(Verticales, 65 F, 110 p.)
« LES AVANTAGES SOCIAUX C’EST LA MORT » : voilà un mot d’ordre de 68 qui ne pouvait finir en affiche publicitaire. A l’égal de bien d’autres graffiti relevés méthodiquement par plusieurs employés d’un laboratoire, et réunis tels quels dans ce volume, sans souci de mise en scène, il convient de souligner l’intention poétique.
Cette intrusion dans la sphère politique, évitant le piège du gauchisme-misérabiliste, était l’apanage des situationnistes : « L’Humanité ne sera heureuse que le jour où le dernier bureaucrate aura été pendu avec les tripes du dernier capitaliste. »
Et comme le remarque Yves Pagès dans sa préface : « C’est la leçon essentielle de ce document d’époque : l’impasse faite sur les idoles révolutionnaires consacrées.
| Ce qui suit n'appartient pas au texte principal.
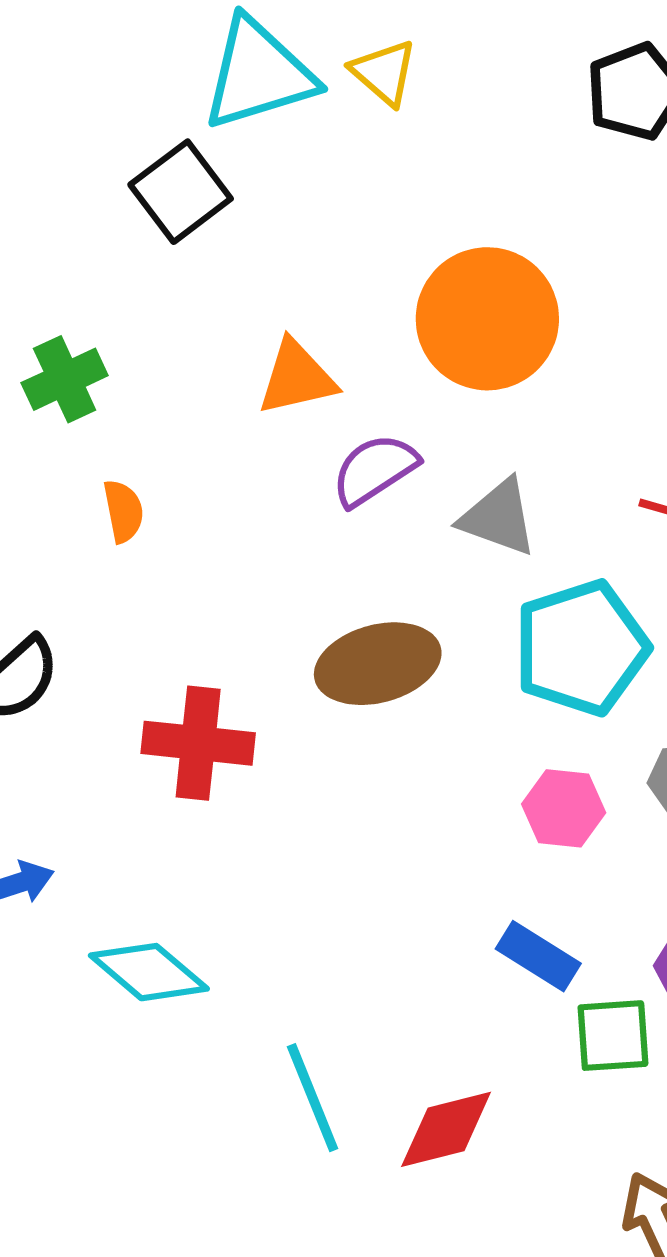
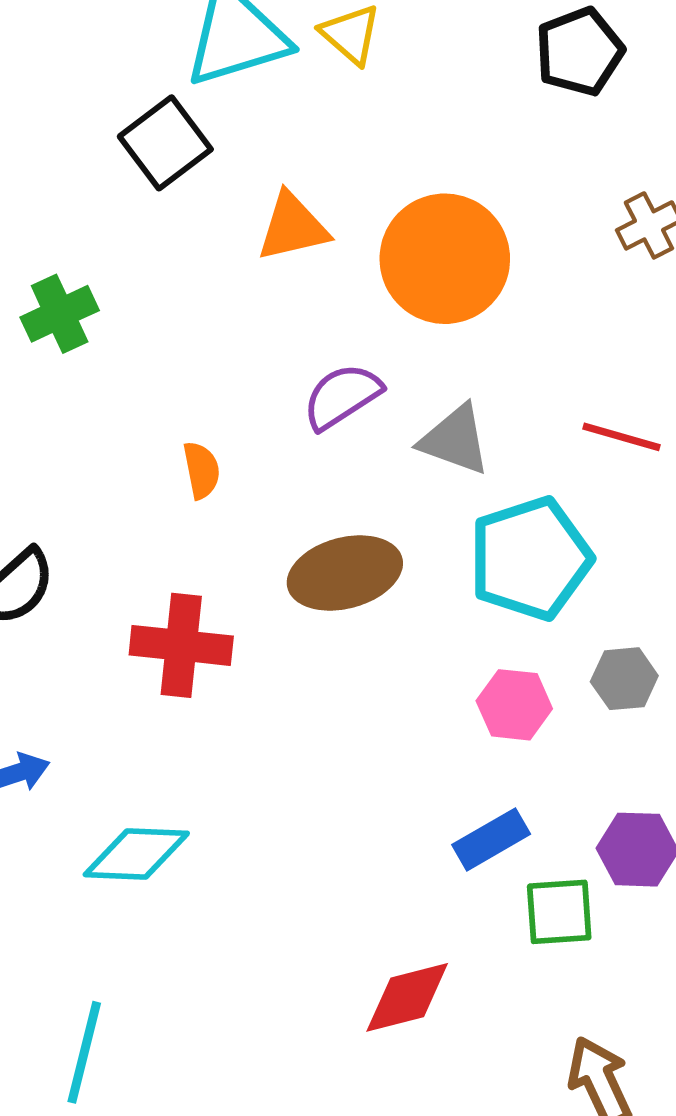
orange triangle: (297, 378) -> (293, 227), moved
orange semicircle: (123, 511) -> (201, 470), moved
blue rectangle: (538, 956) -> (491, 839), turned -62
cyan diamond: (149, 972) -> (136, 854), turned -38
cyan line: (313, 1098) -> (84, 1052), moved, turned 36

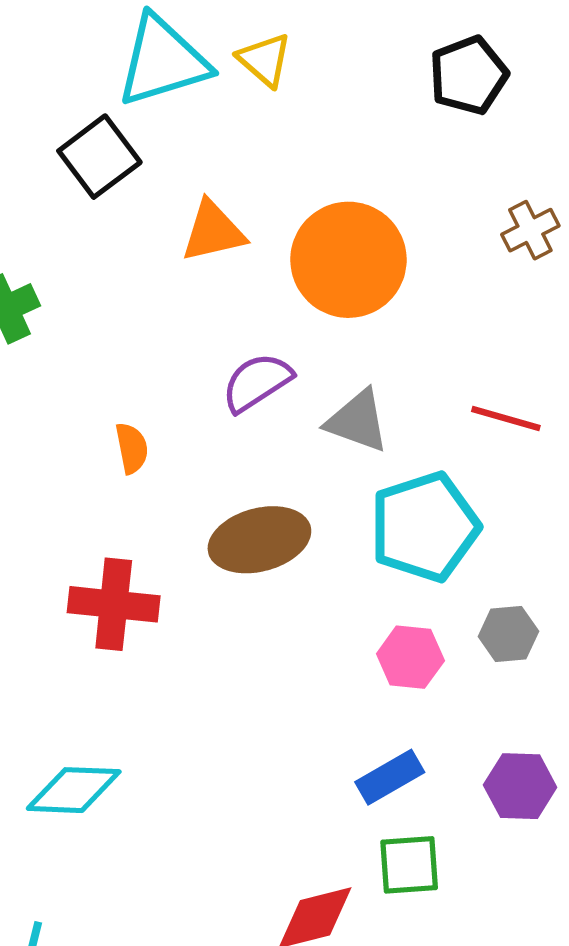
green square: (559, 912) -> (409, 865), moved

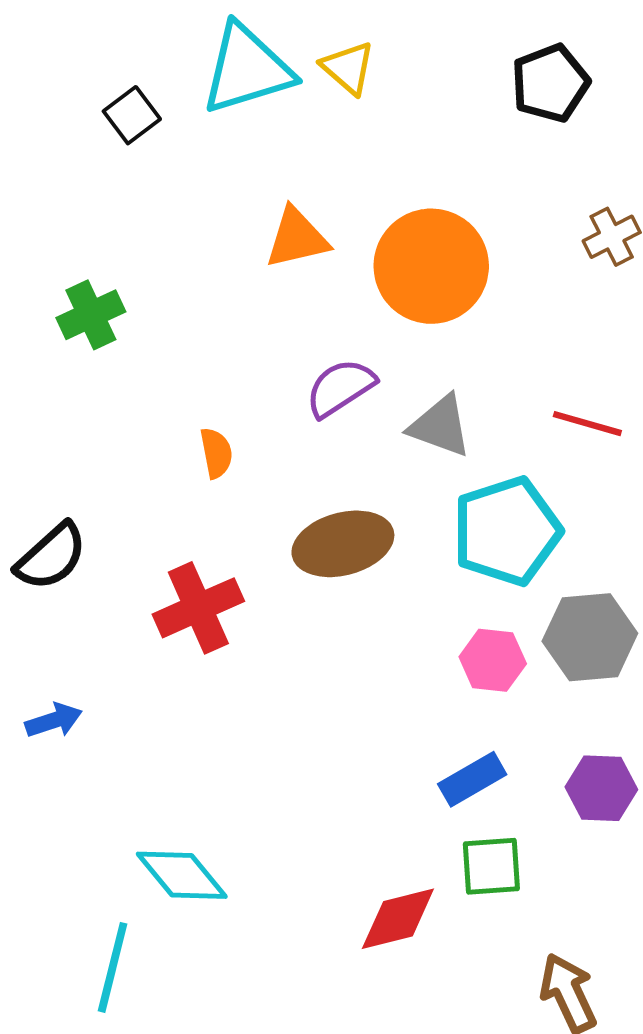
black square: (99, 157) -> (132, 115), moved, size x0.7
red cross: (114, 604) -> (198, 608), turned -30
gray hexagon: (508, 634) -> (590, 637), size x1.6
cyan diamond: (74, 790) -> (182, 875), moved, turned 48

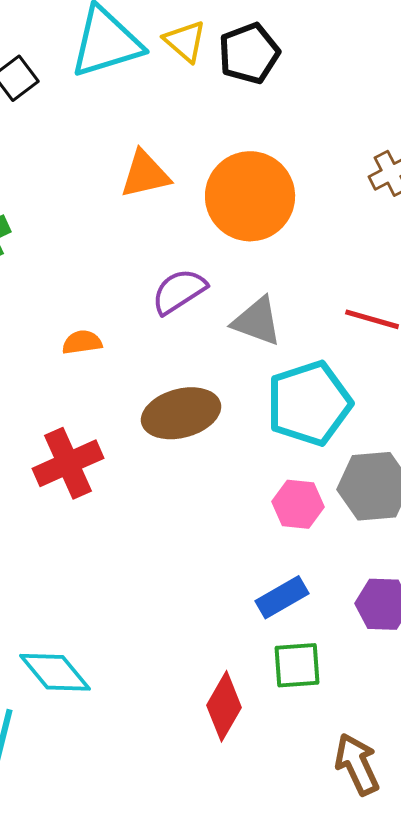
black pentagon: (550, 83) -> (249, 53), moved
orange semicircle: (216, 453) -> (82, 342), turned -87
red diamond: (398, 919) -> (224, 706), turned -46

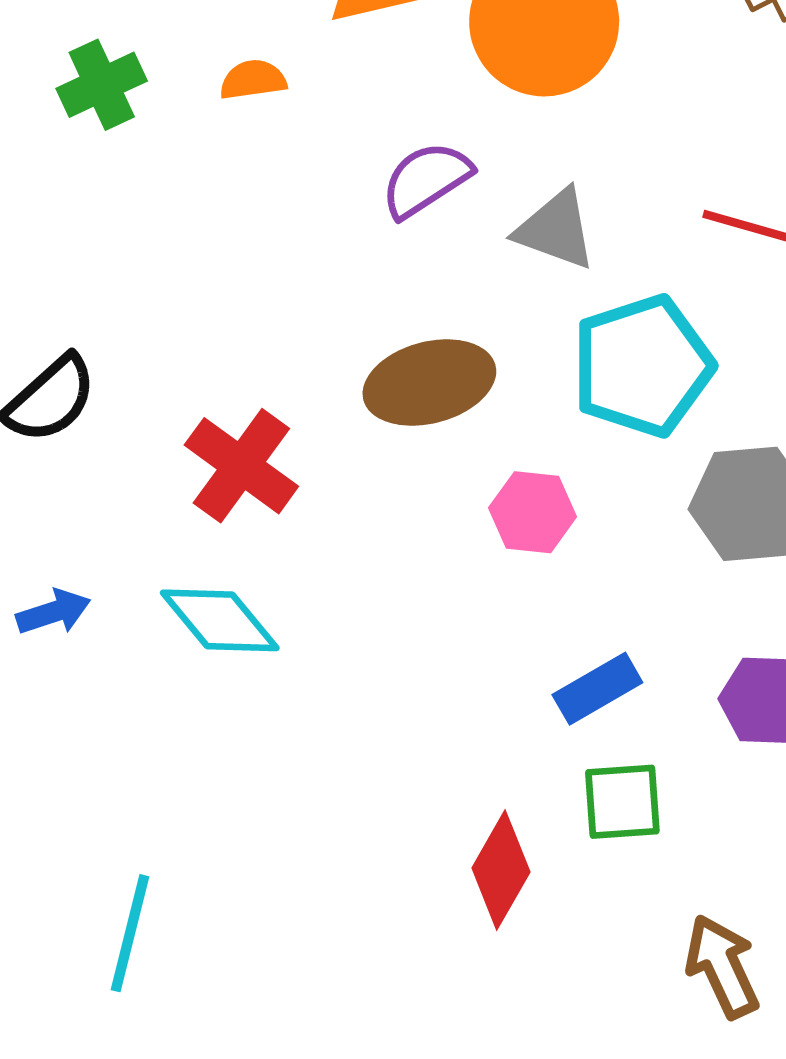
orange semicircle: (82, 342) -> (253, 80), moved
red cross: (68, 463) -> (241, 466), turned -30
pink hexagon: (298, 504) -> (533, 512), moved
cyan diamond: (55, 672) -> (220, 620), moved

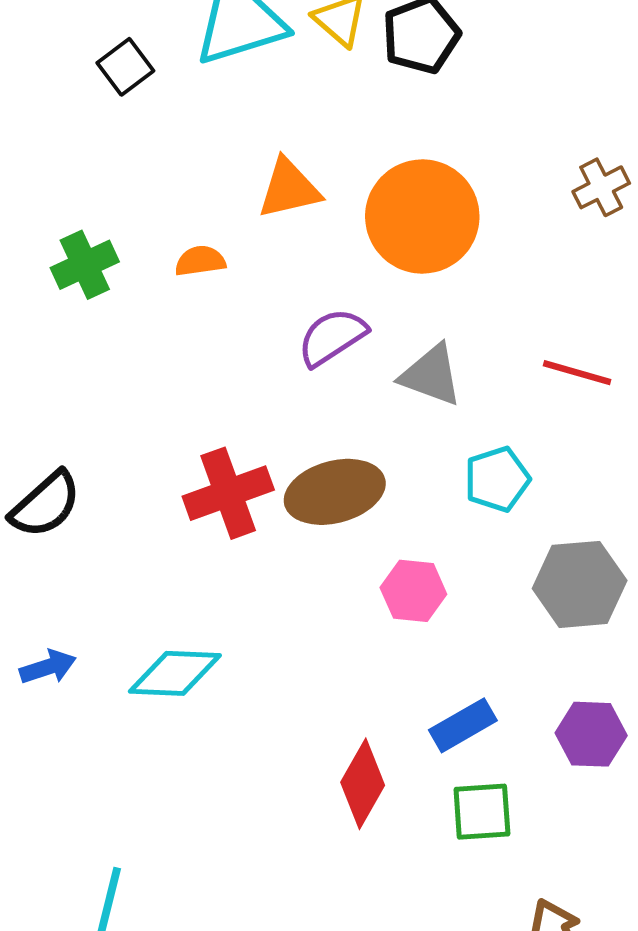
cyan pentagon: (642, 366) -> (497, 479), size x0.6
red cross: (241, 466) -> (228, 493), moved, turned 34
cyan diamond: (220, 620) -> (175, 673), turned -48
red diamond: (501, 870) -> (363, 784), moved

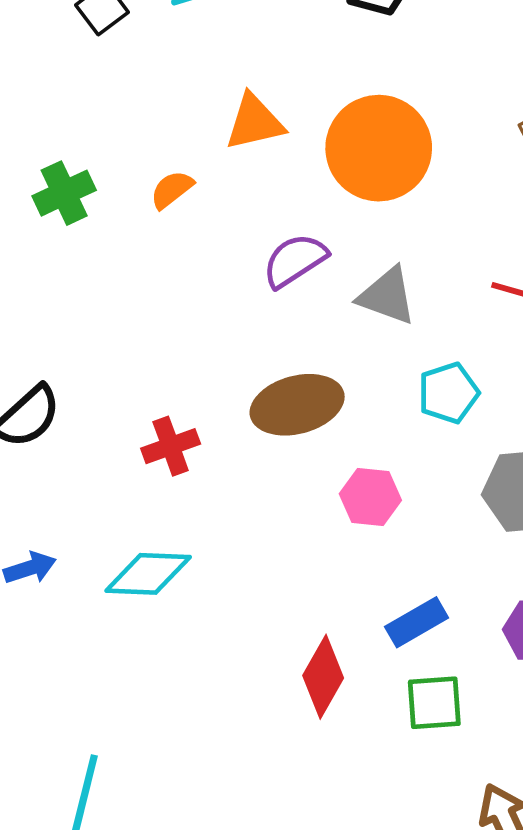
orange semicircle: (200, 261) -> (172, 190), turned -30
red cross: (228, 493) -> (171, 446), moved, size x0.7

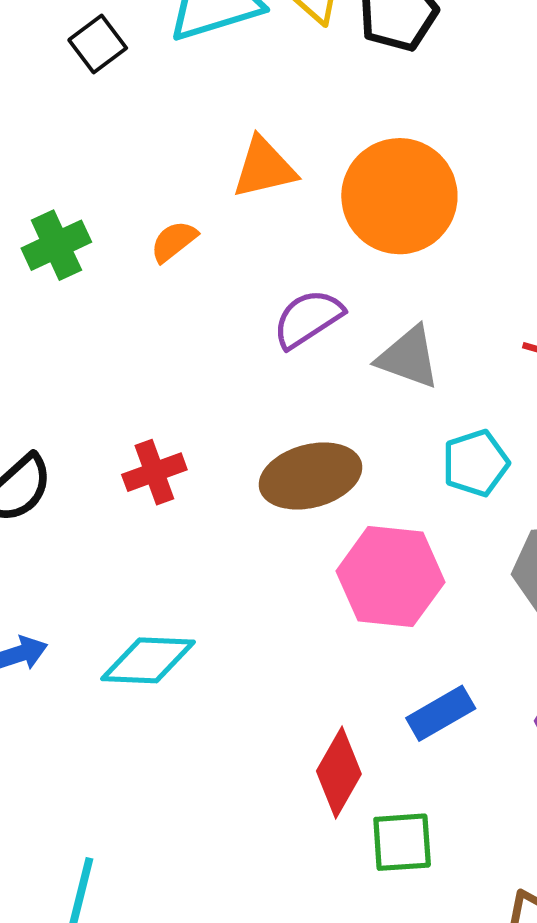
red cross: (171, 446) -> (154, 472), moved
pink hexagon: (370, 497) -> (390, 577), size x1.6
green square: (434, 703) -> (402, 842), moved

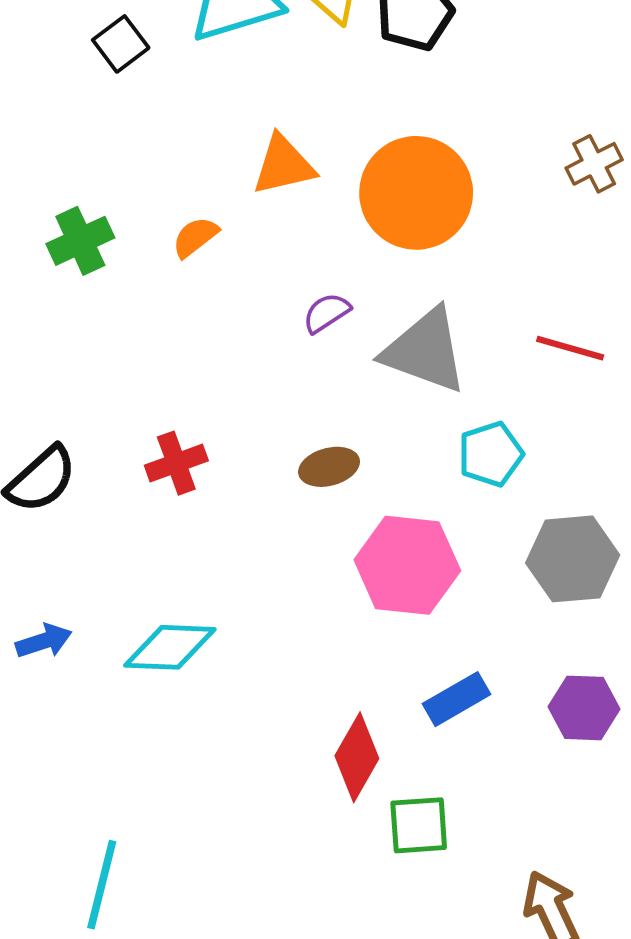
purple semicircle: (308, 319) -> (326, 313), size x0.7
gray triangle: (408, 357) -> (425, 351), size x1.4
brown ellipse: (310, 476) -> (329, 467), size x0.6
Si le grand Karl a, par brides, droit de cité, ses disciples officiels font bien pâle figure. » Un Marx ignoré des appareils du parti ou de la C.G.T. Certains intellectuels bourgeois, falsificateurs de l’Histoire, ne s’en sont toujours pas remis. Car seuls les auteurs qui comptent (Pascal, Hölderlin, Tzara, Ginsberg, etc.) eurent droit de citer (parfois avec inexactitude). Qu’importe ! Fulgurances, paroles fragmentaires ayant le jaillissement de l’éclat, rendent à l’événement une réelle présence. Même s’ils sont le reflet d’errances sans oasis, l’annonce d’un nouveau continent qui ne vint jamais. On pourrait s’étonner de voir y figurer un « Vive le roi ». Mais sans doute était-il encore possible de chanter tour à tour L’Internationale et Vive Henri IV.
Ce livre est une invitation à déambuler « dans l’antique et solennelle faculté parisienne ». Un joyeux désordre de l’enthousiasme y vécut le temps d’un printemps. Depuis, ce geste n’a pu être renouvelé.